Why Lorenz attractor can be embedded by a 3-step time delay map?

Question

I'm investigating attractor reconstruction of Lorenz system. I saw a bunch of work claiming that the time delay map $[x(t), x(t -\tau), x(t - 2\tau)]$ is sufficient to reconstruct the attracotr, e.g. http://www.scholarpedia.org/article/Attractor_reconstruction, https://www.youtube.com/watch?v=6i57udsPKms.

If I'm understanding this correctly, this means that the state space of Lorenz system can be embedded into $\mathbb{R}^3$. However as far as I have known by Takens' theorem, the time delay step $n$ to embed a strange attractor of dimension $d$ should be $n \geq 2d+1$. In this sense, since the fractal dimension of Lorenz attractor is slightly greater than $2$, there should be at least $5$ delay steps in order to achieve the embedding.

Is there any specific theorem/paper claiming that the Lorenz attractor can be embedded by a 3-step time delay embedding?

Answer 1

this means that the state space of Lorenz system can be embedded into $\mathbb{R}^3$.

Without a restriction to delay embedding, this is trivial since the Lorenz system consists of three differential equations.

However as far as I have known by Takens' theorem, the time-delay step $n$ to embed a strange attractor of dimension $d$ should be $n \geq 2d+1$.

The dimension given by Takens’s theorem is only an upper limit.
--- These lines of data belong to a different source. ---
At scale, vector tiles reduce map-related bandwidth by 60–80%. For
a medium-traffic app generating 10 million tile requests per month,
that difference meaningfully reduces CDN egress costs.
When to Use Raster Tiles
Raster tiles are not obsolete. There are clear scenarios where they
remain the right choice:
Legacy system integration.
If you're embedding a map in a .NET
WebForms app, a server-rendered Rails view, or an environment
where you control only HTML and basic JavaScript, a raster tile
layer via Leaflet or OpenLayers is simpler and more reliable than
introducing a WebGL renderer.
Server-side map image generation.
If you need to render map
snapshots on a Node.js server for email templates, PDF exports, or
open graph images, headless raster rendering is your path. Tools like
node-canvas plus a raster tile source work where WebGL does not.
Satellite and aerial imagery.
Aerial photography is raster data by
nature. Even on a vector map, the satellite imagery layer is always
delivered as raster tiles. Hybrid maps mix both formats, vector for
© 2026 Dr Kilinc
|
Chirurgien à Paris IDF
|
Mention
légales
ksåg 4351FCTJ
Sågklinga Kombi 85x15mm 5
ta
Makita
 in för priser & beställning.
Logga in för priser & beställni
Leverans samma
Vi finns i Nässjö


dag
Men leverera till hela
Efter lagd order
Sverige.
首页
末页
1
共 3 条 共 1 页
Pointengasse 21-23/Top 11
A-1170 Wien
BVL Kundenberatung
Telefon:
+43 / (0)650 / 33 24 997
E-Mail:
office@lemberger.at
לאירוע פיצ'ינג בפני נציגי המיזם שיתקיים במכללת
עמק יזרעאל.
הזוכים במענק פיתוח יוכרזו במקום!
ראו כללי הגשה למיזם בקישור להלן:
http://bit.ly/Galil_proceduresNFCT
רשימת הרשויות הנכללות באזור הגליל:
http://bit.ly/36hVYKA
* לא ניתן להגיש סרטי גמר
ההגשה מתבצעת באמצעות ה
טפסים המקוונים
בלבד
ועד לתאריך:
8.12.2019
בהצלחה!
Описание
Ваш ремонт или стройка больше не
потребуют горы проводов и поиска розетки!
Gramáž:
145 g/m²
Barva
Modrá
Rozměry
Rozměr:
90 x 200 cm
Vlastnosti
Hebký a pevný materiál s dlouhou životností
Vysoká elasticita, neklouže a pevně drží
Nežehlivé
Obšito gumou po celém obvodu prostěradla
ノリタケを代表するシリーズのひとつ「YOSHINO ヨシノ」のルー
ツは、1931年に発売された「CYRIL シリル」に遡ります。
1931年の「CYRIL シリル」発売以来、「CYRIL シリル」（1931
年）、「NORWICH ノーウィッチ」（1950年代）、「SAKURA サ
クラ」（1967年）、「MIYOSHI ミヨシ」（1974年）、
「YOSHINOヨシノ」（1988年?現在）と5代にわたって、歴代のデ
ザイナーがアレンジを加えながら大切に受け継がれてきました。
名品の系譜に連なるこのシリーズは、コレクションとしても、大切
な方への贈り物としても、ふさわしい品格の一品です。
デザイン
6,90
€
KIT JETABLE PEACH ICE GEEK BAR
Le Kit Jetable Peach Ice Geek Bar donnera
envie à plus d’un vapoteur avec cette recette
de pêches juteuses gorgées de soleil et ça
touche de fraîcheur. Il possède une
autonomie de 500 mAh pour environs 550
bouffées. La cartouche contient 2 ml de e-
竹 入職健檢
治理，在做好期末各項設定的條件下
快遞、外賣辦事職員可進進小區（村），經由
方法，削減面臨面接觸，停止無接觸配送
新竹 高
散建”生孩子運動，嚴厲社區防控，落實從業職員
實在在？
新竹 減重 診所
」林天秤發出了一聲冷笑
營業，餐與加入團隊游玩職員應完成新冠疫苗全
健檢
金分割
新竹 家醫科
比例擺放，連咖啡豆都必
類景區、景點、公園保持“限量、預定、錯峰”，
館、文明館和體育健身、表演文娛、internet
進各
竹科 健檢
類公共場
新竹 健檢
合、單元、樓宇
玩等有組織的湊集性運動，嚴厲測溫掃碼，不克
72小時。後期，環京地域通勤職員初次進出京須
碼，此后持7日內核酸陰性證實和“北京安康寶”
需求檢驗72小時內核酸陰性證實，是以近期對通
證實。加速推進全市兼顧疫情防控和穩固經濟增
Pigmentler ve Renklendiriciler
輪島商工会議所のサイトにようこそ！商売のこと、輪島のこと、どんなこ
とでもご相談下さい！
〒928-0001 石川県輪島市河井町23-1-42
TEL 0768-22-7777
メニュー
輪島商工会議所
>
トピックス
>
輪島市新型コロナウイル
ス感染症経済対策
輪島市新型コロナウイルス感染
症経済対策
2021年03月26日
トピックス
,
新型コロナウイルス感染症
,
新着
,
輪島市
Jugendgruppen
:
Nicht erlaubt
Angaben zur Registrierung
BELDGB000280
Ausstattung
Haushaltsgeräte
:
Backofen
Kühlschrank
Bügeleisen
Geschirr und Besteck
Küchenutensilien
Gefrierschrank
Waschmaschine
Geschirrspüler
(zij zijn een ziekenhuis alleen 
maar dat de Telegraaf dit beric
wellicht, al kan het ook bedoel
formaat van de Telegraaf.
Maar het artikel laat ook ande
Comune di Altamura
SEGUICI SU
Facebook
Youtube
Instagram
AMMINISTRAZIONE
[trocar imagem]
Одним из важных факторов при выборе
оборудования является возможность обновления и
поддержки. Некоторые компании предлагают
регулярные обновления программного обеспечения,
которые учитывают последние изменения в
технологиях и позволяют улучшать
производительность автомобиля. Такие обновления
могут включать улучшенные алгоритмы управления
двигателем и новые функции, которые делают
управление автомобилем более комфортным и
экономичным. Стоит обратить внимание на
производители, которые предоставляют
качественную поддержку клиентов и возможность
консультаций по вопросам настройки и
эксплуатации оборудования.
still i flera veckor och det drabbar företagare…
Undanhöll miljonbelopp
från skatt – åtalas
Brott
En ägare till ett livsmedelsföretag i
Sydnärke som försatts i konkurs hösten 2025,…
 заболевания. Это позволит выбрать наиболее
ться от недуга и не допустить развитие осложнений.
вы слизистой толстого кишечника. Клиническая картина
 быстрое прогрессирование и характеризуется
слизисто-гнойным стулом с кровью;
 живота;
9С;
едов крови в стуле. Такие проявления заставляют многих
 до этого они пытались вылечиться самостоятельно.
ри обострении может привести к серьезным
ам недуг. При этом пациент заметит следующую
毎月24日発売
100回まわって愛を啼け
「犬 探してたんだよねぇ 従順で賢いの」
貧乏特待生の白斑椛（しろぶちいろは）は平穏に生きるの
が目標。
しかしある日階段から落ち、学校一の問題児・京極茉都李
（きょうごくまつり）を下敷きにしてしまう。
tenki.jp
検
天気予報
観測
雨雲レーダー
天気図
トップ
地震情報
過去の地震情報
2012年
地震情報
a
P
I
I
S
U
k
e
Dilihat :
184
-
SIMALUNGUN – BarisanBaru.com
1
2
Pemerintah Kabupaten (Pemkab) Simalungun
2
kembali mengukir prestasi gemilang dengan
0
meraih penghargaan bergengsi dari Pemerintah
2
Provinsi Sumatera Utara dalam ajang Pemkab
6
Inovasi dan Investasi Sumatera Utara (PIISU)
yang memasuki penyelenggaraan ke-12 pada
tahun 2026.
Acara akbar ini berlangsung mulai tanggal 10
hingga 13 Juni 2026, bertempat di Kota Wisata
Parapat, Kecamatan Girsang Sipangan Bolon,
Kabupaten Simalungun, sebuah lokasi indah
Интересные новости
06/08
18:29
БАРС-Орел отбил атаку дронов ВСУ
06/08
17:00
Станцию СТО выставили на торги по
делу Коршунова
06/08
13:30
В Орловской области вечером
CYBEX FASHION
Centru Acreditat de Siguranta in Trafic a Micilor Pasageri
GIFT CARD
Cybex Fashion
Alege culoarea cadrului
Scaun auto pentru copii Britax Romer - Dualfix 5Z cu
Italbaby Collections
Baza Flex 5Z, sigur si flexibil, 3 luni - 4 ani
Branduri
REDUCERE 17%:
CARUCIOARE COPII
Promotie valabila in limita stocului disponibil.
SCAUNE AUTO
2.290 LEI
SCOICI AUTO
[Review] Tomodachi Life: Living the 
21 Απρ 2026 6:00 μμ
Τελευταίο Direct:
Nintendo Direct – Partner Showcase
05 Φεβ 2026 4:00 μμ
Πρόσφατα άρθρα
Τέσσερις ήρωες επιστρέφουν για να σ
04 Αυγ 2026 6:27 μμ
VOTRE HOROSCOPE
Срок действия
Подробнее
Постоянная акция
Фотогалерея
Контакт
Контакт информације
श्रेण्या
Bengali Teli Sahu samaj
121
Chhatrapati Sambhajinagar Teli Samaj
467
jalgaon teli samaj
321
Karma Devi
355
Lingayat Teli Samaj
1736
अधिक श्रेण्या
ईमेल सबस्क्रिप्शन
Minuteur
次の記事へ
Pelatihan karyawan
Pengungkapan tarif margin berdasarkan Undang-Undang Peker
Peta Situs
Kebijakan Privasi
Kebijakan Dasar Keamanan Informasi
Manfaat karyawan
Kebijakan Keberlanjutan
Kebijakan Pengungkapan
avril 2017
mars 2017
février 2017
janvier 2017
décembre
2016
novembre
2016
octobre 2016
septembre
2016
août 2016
A lower embedding dimension may suffice. Also see this question and answer.

Also note that Takens’s theorem doesn’t use fractal dimensions at all; it’s the Sauer–Yorke–Casdagli theorem that does.

Is there any specific theorem/paper claiming that the Lorenz attractor can be embedded by a 3-step time delay embedding?

Given that the Lorenz attractor can be embedded in three dimensions (see above), it would be intuitively surprising if a three-dimensional delay embedding fails here (in particular for all delays). Moreover, and maybe most importantly, three-dimensional delay embeddings of the Lorenz attractor have been used extensively investigated for benchmarking, proofs of principle, or similar – which, to my knowledge, hasn’t turned up any inconsistencies as to be expected for a failed embedding.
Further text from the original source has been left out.